■ Task instructions ■
Each record below gets repeated exactly, and pictures stay out of the copy.

(Data in this exercise)

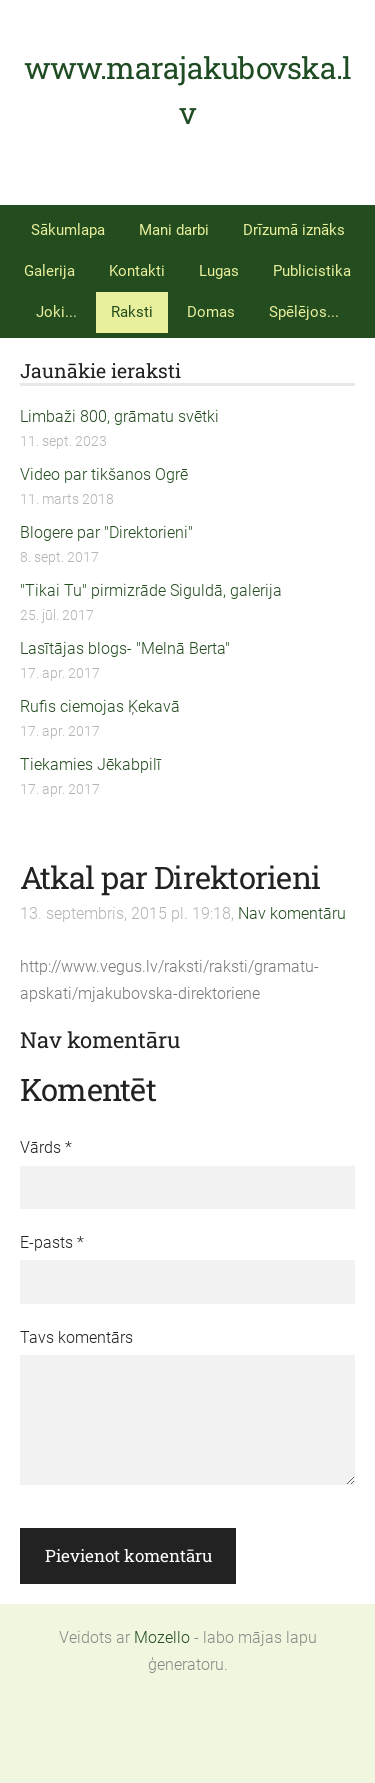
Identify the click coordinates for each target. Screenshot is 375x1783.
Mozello (162, 1637)
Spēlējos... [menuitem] (304, 312)
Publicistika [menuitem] (312, 271)
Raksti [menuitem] (132, 312)
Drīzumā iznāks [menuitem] (294, 230)
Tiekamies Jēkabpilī (90, 764)
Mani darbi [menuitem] (174, 230)
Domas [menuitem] (211, 312)
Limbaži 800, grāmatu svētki (119, 416)
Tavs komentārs (76, 1337)
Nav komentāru (292, 913)
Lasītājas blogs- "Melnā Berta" (125, 648)
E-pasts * (52, 1242)
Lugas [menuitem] (219, 271)
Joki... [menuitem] (56, 312)
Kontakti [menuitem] (137, 271)
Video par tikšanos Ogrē (104, 474)
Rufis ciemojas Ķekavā (100, 706)
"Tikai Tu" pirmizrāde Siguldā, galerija (151, 590)
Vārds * (46, 1147)
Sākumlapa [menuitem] (68, 230)
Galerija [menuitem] (49, 271)
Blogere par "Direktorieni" (106, 532)
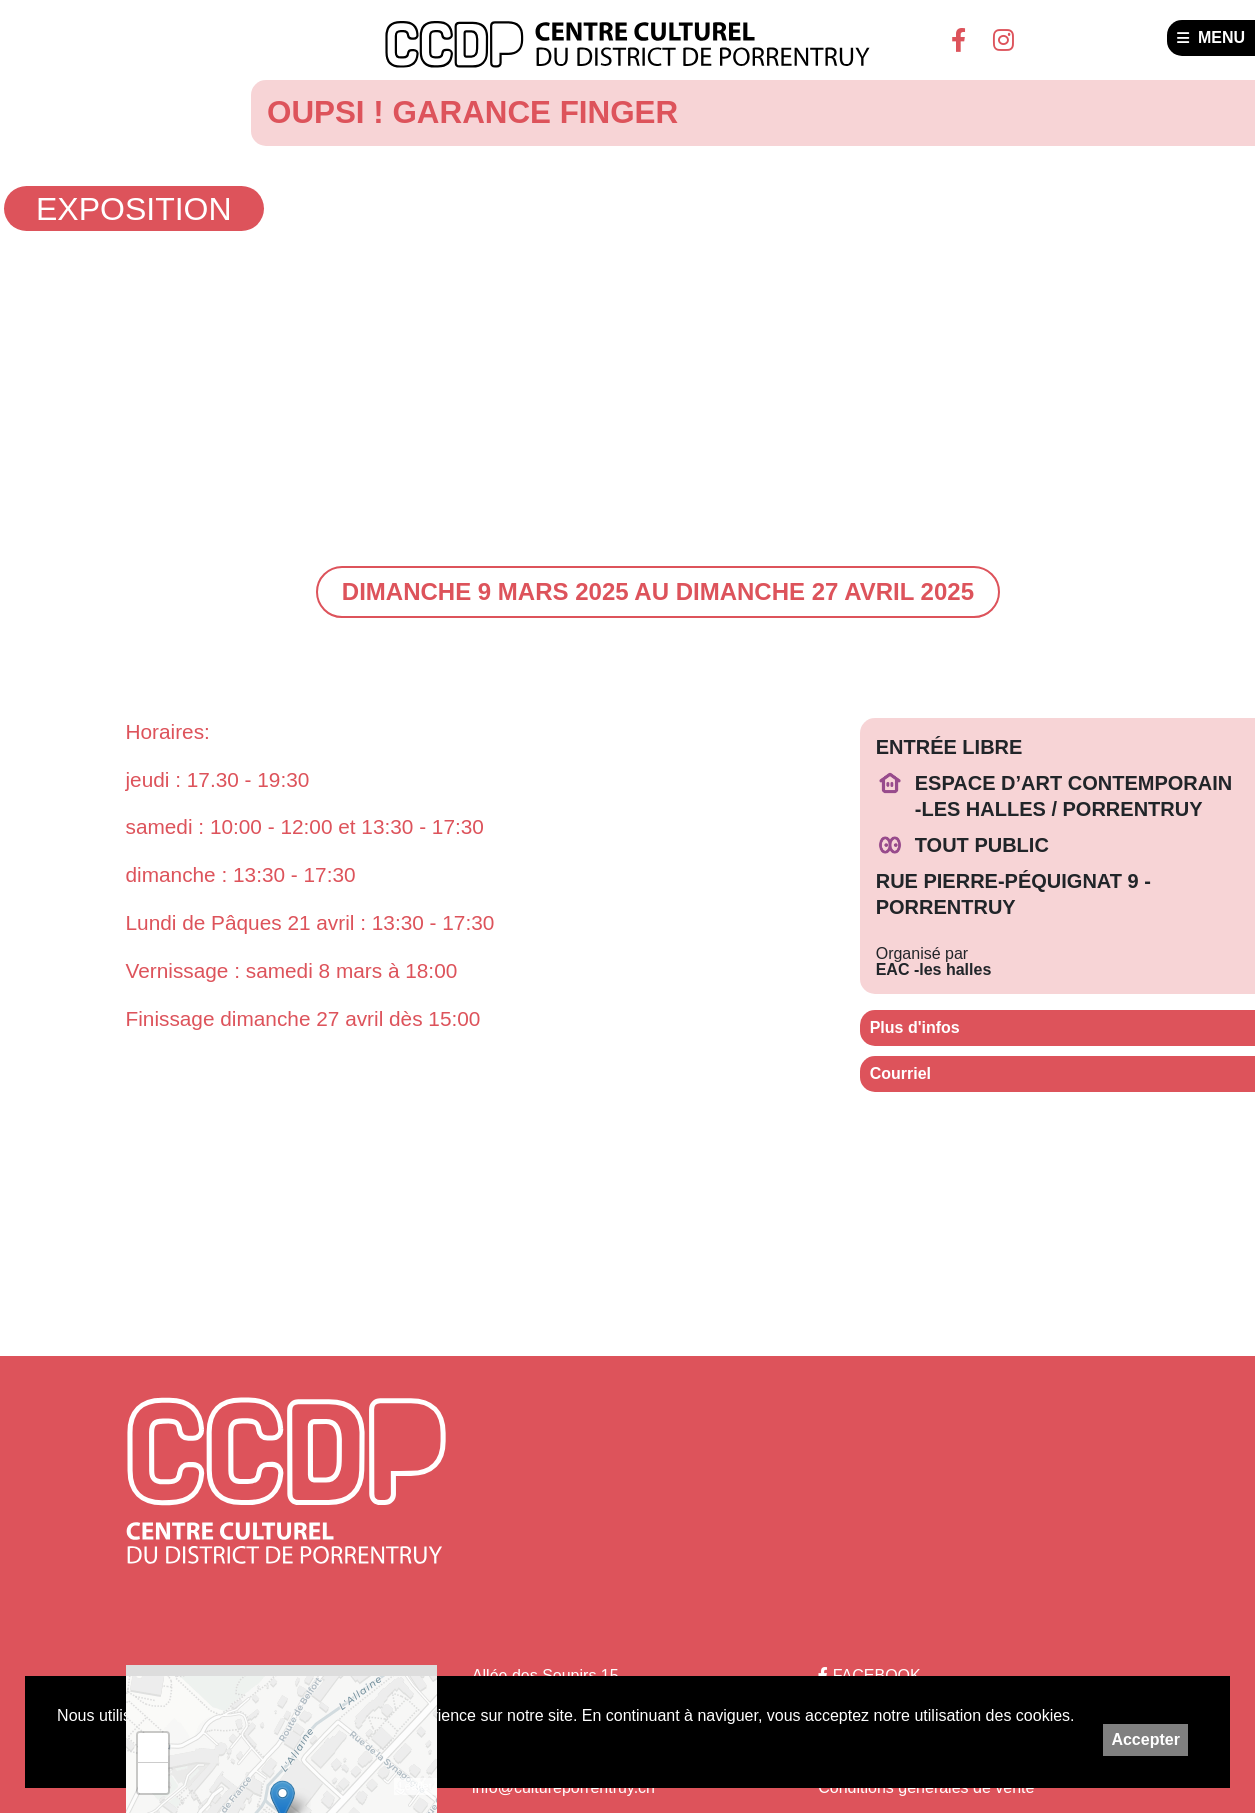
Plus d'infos (915, 1027)
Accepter (1145, 1739)
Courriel (900, 1073)
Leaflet (415, 1786)
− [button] (152, 1778)
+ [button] (152, 1748)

(End Data in this exercise)

■ Expected answer ■
Identify the click coordinates for each target. Screenshot is 375x1783.
Mozello (162, 1637)
Spēlējos... [menuitem] (304, 312)
Publicistika [menuitem] (312, 271)
Raksti [menuitem] (132, 312)
Drīzumā iznāks [menuitem] (294, 230)
Tiekamies Jēkabpilī (90, 764)
Mani darbi [menuitem] (174, 230)
Domas [menuitem] (211, 312)
Limbaži 800, grāmatu svētki (119, 416)
Tavs komentārs (76, 1337)
Nav komentāru (292, 913)
Lasītājas blogs- "Melnā Berta" (125, 648)
E-pasts * (52, 1242)
Lugas [menuitem] (219, 271)
Joki... [menuitem] (56, 312)
Kontakti [menuitem] (137, 271)
Video par tikšanos Ogrē (104, 474)
Rufis ciemojas Ķekavā (100, 706)
"Tikai Tu" pirmizrāde Siguldā, galerija (151, 590)
Vārds * (46, 1147)
Sākumlapa [menuitem] (68, 230)
Galerija [menuitem] (49, 271)
Blogere par "Direktorieni" (106, 532)
Plus d'infos (915, 1027)
Accepter (1145, 1739)
Courriel (900, 1073)
Leaflet (415, 1786)
− [button] (152, 1778)
+ [button] (152, 1748)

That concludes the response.